Obviously you gain revenue from going from 99% to 98% tax rates, but our rates are nowhere near where you'd gain revenue by lower tax rates.
If we went to 7%/12%/25%/35%/45%/50%, then we would see higher revenue - partially from the cuts in the lowest tax brackets. Corporate rates could be 12%/23%/34%/45%, and it would do something similar.

I really don't think a 45% top corporate tax rate is a good idea.

Goldman Sachs and other multibillion dollar companies could afford it.

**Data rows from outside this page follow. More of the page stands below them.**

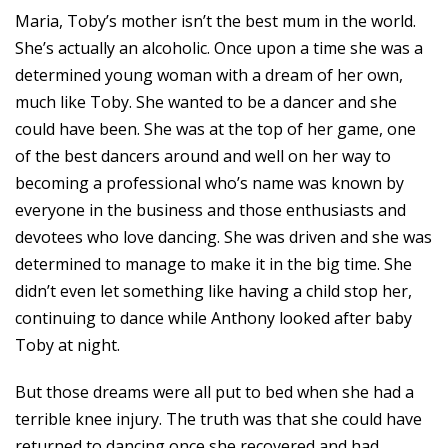
Maria, Toby’s mother isn’t the best mum in the world.
She’s actually an alcoholic. Once upon a time she was a
determined young woman with a dream of her own,
much like Toby. She wanted to be a dancer and she
could have been. She was at the top of her game, one
of the best dancers around and well on her way to
becoming a professional who’s name was known by
everyone in the business and those enthusiasts and
devotees who love dancing. She was driven and she was
determined to manage to make it in the big time. She
didn’t even let something like having a child stop her,
continuing to dance while Anthony looked after baby
Toby at night.
But those dreams were all put to bed when she had a
terrible knee injury. The truth was that she could have
returned to dancing once she recovered and had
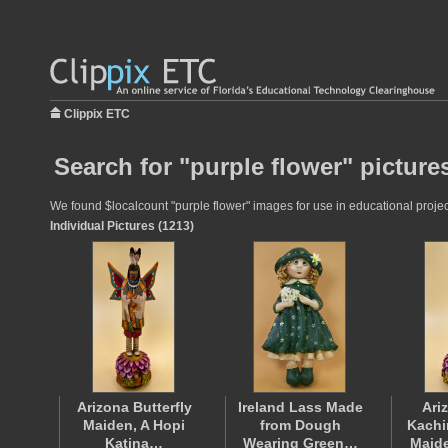
Clippix ETC
Search for "purple flower" picture
We found $localcount "purple flower" images for use in educational project
Individual Pictures (1213)
Arizona Butterfly
Ireland Lass Made
Ari
Maiden, A Hopi
from Dough
Kachi
Katina…
Wearing Green…
Maid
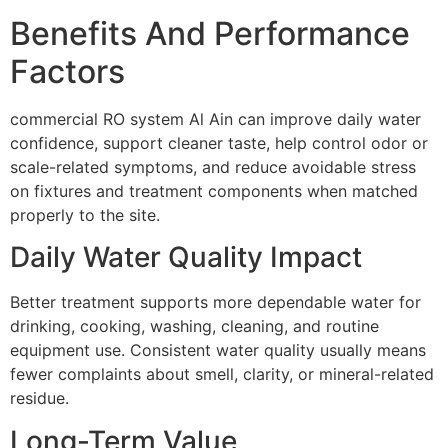
Benefits And Performance
Factors
commercial RO system Al Ain can improve daily water
confidence, support cleaner taste, help control odor or
scale-related symptoms, and reduce avoidable stress
on fixtures and treatment components when matched
properly to the site.
Daily Water Quality Impact
Better treatment supports more dependable water for
drinking, cooking, washing, cleaning, and routine
equipment use. Consistent water quality usually means
fewer complaints about smell, clarity, or mineral-related
residue.
Long-Term Value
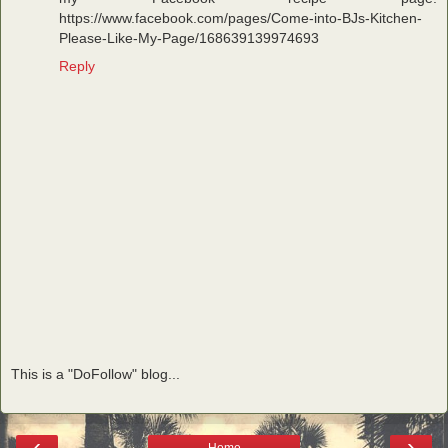
https://www.facebook.com/pages/Come-into-BJs-Kitchen-
Please-Like-My-Page/168639139974693
Reply
This is a "DoFollow" blog...
‹
›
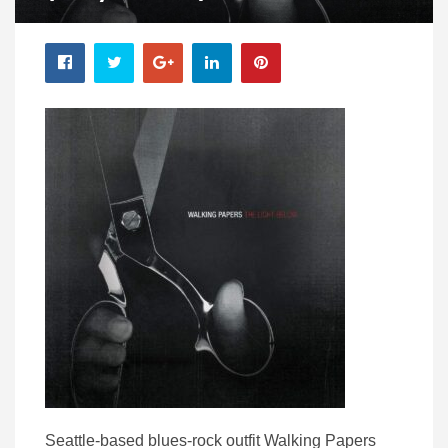
Seattle-based blues-rock outfit Walking Papers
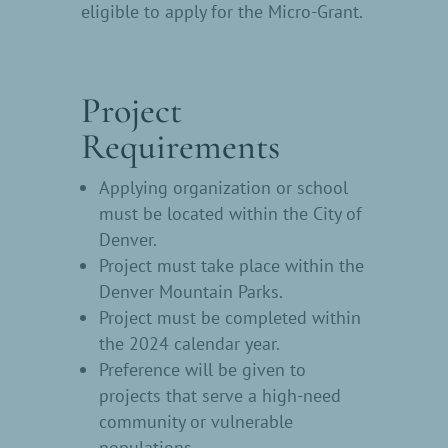
eligible to apply for the Micro-Grant.
Project
Requirements
Applying organization or school
must be located within the City of
Denver.
Project must take place within the
Denver Mountain Parks.
Project must be completed within
the 2024 calendar year.
Preference will be given to
projects that serve a high-need
community or vulnerable
populations.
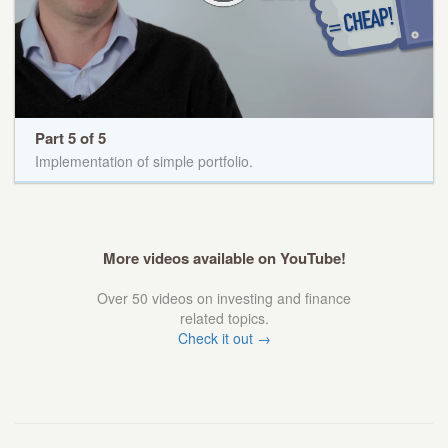
Part 5 of 5
Implementation of simple portfolio.
More videos available on YouTube!
Over 50 videos on investing and finance
related topics.
Check it out →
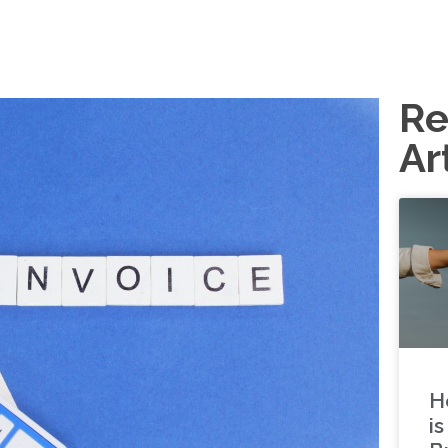
Re
Ar
H
i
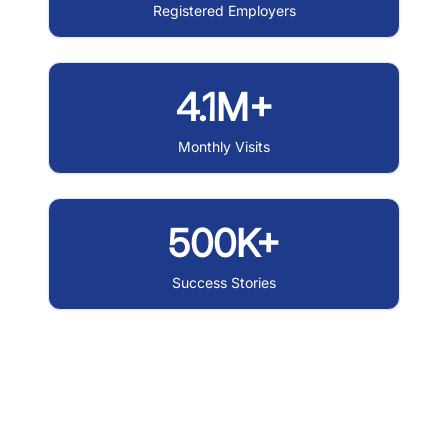
Registered Employers
4.1M+
Monthly Visits
500K+
Success Stories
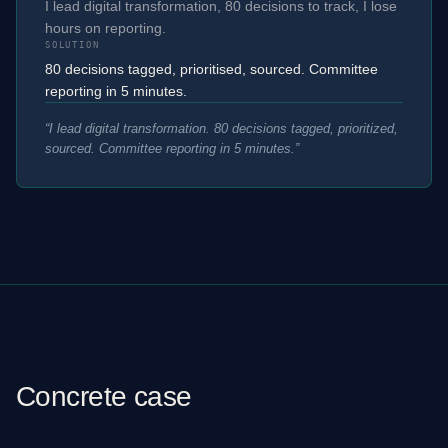
I lead digital transformation, 80 decisions to track, I lose
hours on reporting.
SOLUTION
80 decisions tagged, prioritised, sourced. Committee
reporting in 5 minutes.
“
I lead digital transformation. 80 decisions tagged, prioritized,
sourced. Committee reporting in 5 minutes.
”
Concrete case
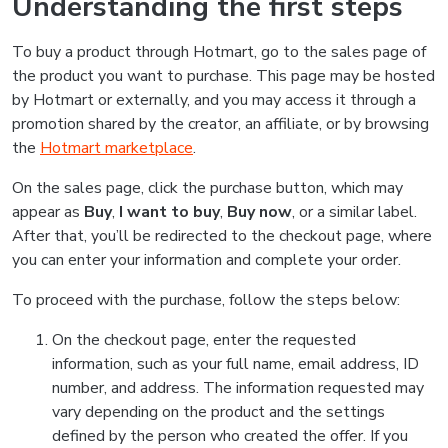
Understanding the first steps
To buy a product through Hotmart, go to the sales page of
the product you want to purchase. This page may be hosted
by Hotmart or externally, and you may access it through a
promotion shared by the creator, an affiliate, or by browsing
the
Hotmart marketplace
.
On the sales page, click the purchase button, which may
appear as
Buy
,
I want to buy
,
Buy now
, or a similar label.
After that, you’ll be redirected to the checkout page, where
you can enter your information and complete your order.
To proceed with the purchase, follow the steps below:
On the checkout page, enter the requested
information, such as your full name, email address, ID
number, and address. The information requested may
vary depending on the product and the settings
defined by the person who created the offer. If you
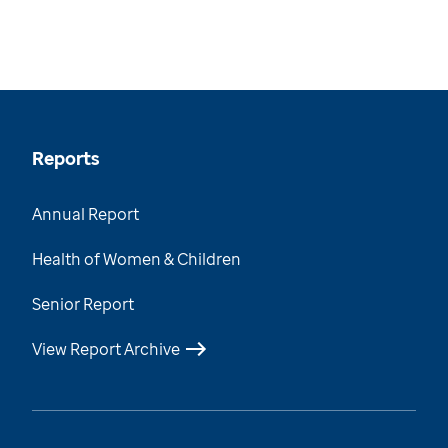
Reports
Annual Report
Health of Women & Children
Senior Report
View Report Archive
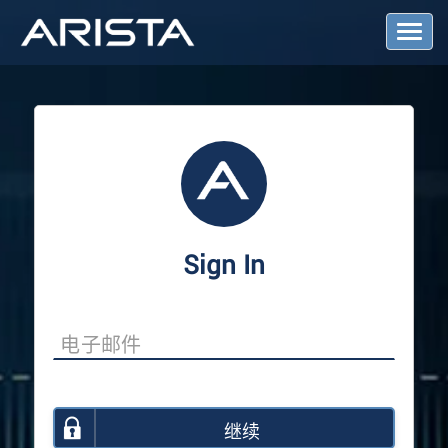
T
o
g
g
l
e
N
a
v
i
g
a
Sign In
t
i
o
n
继续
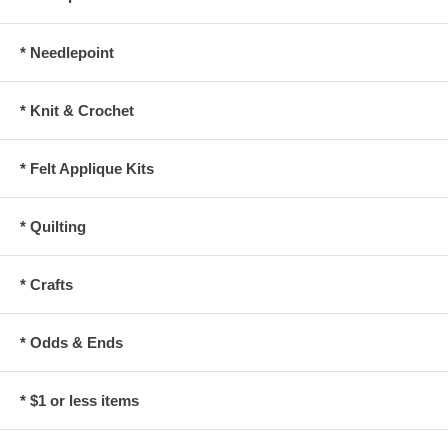
* Needlepoint
* Knit & Crochet
* Felt Applique Kits
* Quilting
* Crafts
* Odds & Ends
* $1 or less items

The question is whether they want to afford it. A 45% corporate rate in the US puts the US at an enormous disadvantage compared to other developed countries. The UK will cut it to 17%, France will cut it to 25%, the Netherlands will cut it to 21%, even Germany's 30% rate suddenly looks very attractive. Sure, the corporate tax isn't the only thing corporations take into account while relocating (infrastructure and an educated workforce also are very important, they're probably even more important) but a 45% rate would be extremely far outside the mainstream. It also raises the cost of capital and it would increase excessive borrowing (interest on corporate debt is deductible, while there is no such deduction for equity. Corporations with excessive debt would see a much lower tax increase than more "healthy" corporations). I think I've read somewhere that a 10% hike in the corporate income tax rate would lead to a quite significant increase in debt-financing because the gap between debt-financing and equity-financing would widen. Corporations would still pay a 0% effective rate on debt-financed investment because of the deduction (no matter the normal rate) while they'd pay the new 45% effective rate on equity-financed investment (instead of the old 35% rate).